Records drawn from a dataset

....

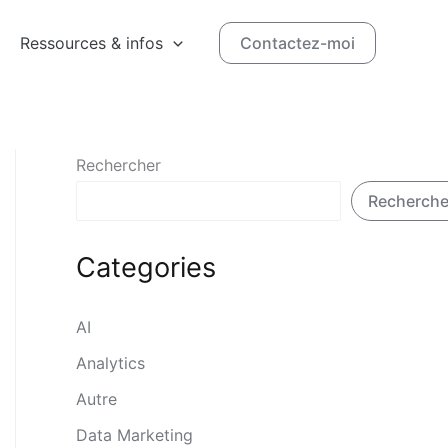
Ressources & infos
Contactez-moi
Rechercher
Recherche
Categories
AI
Analytics
Autre
Data Marketing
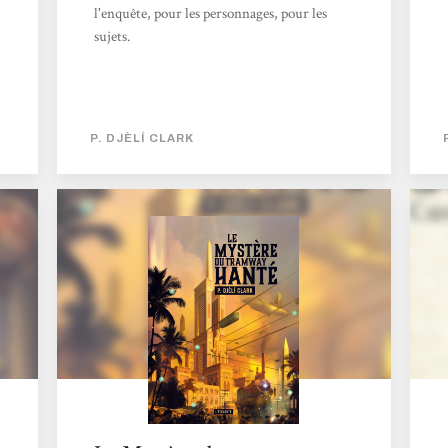
l'enquête, pour les personnages, pour les
sujets.
P. DJÈLÍ CLARK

....

Task prompt:
Your copy should match the records above exactly, except that it contains no pictures.

Task solution:
Ressources & infos
Contactez-moi
Rechercher
Recherche
Categories
AI
Analytics
Autre
Data Marketing
l'enquête, pour les personnages, pour les
sujets.
P. DJÈLÍ CLARK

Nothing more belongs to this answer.